The Nokia 5.1 Plus has a dual camera system on the back consisting of a 13-megapixel primary camera and a 5-megapixel secondary camera dedicated to capturing depth information for the bokeh mode.
The camera application on the phone is a pretty standard affair. You get a handful of useful features, such as an HDR mode, timer, panorama mode, time-lapse, slow-motion, and the aforementioned bokeh mode. There's also a very basic manual mode that lets you adjust the metering, focusing distance (no actual manual focus, just macro, and infinite modes), white balance presets and exposure compensation.
There there's a whole bunch of less useful stuff, such as Nokia's picture-in-picture modes, beauty mode for both front and rear cameras, watermark and some Snapchat style AR filters. None of these are particularly good or useful but they can be fun to the right audience.
Image quality in daylight is generally pretty decent. Colors look good, and the auto white balance is accurate most of the time. The level of detail in the images is good too and although there is some noise, it's generally preferable to overly smoothened out, watercolor look some cameras have when they try to cut back on the noise aggressively.

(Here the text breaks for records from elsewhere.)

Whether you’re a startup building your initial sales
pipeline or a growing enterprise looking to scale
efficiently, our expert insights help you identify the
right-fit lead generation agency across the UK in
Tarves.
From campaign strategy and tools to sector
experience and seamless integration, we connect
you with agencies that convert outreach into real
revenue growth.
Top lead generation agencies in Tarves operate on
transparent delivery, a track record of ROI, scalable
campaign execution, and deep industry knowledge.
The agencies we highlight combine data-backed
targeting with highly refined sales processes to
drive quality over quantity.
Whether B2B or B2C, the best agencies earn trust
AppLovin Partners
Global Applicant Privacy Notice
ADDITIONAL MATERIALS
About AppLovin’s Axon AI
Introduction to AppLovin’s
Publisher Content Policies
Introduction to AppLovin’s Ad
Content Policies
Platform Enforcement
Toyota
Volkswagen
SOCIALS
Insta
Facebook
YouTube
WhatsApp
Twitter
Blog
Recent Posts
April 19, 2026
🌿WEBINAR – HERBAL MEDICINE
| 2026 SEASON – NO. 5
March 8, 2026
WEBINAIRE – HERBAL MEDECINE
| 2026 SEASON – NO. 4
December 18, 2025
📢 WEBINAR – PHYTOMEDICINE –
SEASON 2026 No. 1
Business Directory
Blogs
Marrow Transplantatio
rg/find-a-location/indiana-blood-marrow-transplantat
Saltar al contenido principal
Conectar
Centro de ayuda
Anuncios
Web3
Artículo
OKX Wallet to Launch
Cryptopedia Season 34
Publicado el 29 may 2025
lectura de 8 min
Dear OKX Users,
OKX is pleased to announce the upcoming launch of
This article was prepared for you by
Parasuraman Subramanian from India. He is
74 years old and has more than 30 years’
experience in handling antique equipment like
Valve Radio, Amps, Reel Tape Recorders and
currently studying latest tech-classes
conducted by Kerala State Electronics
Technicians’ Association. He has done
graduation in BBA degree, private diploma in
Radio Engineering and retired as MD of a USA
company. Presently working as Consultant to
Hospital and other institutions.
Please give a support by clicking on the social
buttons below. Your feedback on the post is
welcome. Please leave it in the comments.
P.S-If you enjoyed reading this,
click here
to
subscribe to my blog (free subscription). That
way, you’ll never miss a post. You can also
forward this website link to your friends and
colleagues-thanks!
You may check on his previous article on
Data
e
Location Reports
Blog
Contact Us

Where the camera does fail is in the dynamic range, which usually quite bad. The camera usually exposes for the highlights, which leaves shadow areas looking way too dark and underdeveloped.
The HDR mode does help out a lot sometimes, especially in bringing out detail in the highlights. However, it is a bit conservative when it comes to bringing out details in the shadows, so even HDR images tend to have dark shadows a lot of the time.
Lowlight image quality is poor. The images are overly dark and soft, and the HDR mode essentially becomes useless.
The bokeh mode is also lackluster, and the camera struggles to define edges even with the simplest of subjects.
The video quality is decent. You are limited to 1080p at 30fps, but the videos have a fair amount of detail in them. The electronic stabilization also works quite well, and the hand-held footage below looks almost like the phone was placed on a tripod.
Overall, the camera on the Nokia 5.1 Plus is okay if you stick to shooting in daylight and avoid any low light photography.